(Task to complete) A faithful copy of all the data below, please; leave no line out.

====

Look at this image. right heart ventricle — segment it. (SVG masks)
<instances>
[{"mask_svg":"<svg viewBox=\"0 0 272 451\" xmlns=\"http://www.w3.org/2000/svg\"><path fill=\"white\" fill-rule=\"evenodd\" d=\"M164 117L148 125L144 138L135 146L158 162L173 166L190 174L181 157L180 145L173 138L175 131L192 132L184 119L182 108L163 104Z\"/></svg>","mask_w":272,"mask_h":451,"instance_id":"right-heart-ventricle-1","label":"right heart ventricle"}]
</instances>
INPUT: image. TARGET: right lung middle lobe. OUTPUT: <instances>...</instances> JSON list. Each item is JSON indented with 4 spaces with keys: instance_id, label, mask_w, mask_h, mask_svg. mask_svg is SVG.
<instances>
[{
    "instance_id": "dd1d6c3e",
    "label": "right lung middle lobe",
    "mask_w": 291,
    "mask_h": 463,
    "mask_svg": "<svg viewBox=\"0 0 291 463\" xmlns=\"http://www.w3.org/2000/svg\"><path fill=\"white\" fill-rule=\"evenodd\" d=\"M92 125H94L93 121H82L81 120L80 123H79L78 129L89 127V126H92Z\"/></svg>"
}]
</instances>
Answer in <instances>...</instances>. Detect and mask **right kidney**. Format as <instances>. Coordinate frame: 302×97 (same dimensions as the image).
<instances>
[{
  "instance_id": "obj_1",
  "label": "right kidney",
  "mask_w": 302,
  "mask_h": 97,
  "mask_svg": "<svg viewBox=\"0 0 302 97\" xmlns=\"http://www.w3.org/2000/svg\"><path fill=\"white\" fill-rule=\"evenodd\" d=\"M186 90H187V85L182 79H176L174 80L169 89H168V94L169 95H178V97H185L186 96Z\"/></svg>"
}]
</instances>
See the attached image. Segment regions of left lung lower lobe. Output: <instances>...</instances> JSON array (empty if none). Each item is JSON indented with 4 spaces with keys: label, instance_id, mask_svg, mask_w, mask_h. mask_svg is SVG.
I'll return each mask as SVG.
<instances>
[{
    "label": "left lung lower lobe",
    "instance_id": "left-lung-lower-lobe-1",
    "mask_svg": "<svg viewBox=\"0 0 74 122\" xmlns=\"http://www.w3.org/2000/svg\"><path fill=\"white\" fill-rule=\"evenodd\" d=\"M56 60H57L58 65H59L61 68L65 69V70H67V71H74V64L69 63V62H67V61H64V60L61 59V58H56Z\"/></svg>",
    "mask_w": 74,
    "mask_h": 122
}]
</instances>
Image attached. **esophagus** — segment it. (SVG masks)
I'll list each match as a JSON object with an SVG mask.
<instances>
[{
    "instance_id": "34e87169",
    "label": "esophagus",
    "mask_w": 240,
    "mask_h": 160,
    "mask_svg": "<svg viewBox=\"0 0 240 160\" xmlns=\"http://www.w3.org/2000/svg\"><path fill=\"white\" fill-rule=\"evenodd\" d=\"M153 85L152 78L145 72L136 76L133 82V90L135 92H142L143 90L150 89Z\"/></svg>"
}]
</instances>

====

(Task answer)
Look at this image. right heart ventricle — segment it. (SVG masks)
<instances>
[{"mask_svg":"<svg viewBox=\"0 0 272 451\" xmlns=\"http://www.w3.org/2000/svg\"><path fill=\"white\" fill-rule=\"evenodd\" d=\"M164 117L148 125L144 138L135 146L158 162L173 166L190 174L181 157L180 145L173 138L175 131L192 132L184 119L182 108L163 104Z\"/></svg>","mask_w":272,"mask_h":451,"instance_id":"right-heart-ventricle-1","label":"right heart ventricle"}]
</instances>
INPUT: image. TARGET: right lung middle lobe. OUTPUT: <instances>...</instances> JSON list. Each item is JSON indented with 4 spaces with keys: instance_id, label, mask_w, mask_h, mask_svg. mask_svg is SVG.
<instances>
[{
    "instance_id": "dd1d6c3e",
    "label": "right lung middle lobe",
    "mask_w": 291,
    "mask_h": 463,
    "mask_svg": "<svg viewBox=\"0 0 291 463\" xmlns=\"http://www.w3.org/2000/svg\"><path fill=\"white\" fill-rule=\"evenodd\" d=\"M92 125H94L93 121H82L81 120L80 123H79L78 129L89 127V126H92Z\"/></svg>"
}]
</instances>
Answer in <instances>...</instances>. Detect and mask **right kidney**. Format as <instances>. Coordinate frame: 302×97 (same dimensions as the image).
<instances>
[{
  "instance_id": "obj_1",
  "label": "right kidney",
  "mask_w": 302,
  "mask_h": 97,
  "mask_svg": "<svg viewBox=\"0 0 302 97\" xmlns=\"http://www.w3.org/2000/svg\"><path fill=\"white\" fill-rule=\"evenodd\" d=\"M186 90H187V85L182 79H176L174 80L169 89H168V94L169 95H178V97H185L186 96Z\"/></svg>"
}]
</instances>
See the attached image. Segment regions of left lung lower lobe. Output: <instances>...</instances> JSON array (empty if none). Each item is JSON indented with 4 spaces with keys: label, instance_id, mask_svg, mask_w, mask_h. mask_svg is SVG.
I'll return each mask as SVG.
<instances>
[{
    "label": "left lung lower lobe",
    "instance_id": "left-lung-lower-lobe-1",
    "mask_svg": "<svg viewBox=\"0 0 74 122\" xmlns=\"http://www.w3.org/2000/svg\"><path fill=\"white\" fill-rule=\"evenodd\" d=\"M56 60H57L58 65H59L61 68L65 69V70H67V71H74V64L69 63V62H67V61H64V60L61 59V58H56Z\"/></svg>",
    "mask_w": 74,
    "mask_h": 122
}]
</instances>
Image attached. **esophagus** — segment it. (SVG masks)
I'll list each match as a JSON object with an SVG mask.
<instances>
[{
    "instance_id": "34e87169",
    "label": "esophagus",
    "mask_w": 240,
    "mask_h": 160,
    "mask_svg": "<svg viewBox=\"0 0 240 160\" xmlns=\"http://www.w3.org/2000/svg\"><path fill=\"white\" fill-rule=\"evenodd\" d=\"M153 85L152 78L145 72L136 76L133 82V90L135 92H142L143 90L150 89Z\"/></svg>"
}]
</instances>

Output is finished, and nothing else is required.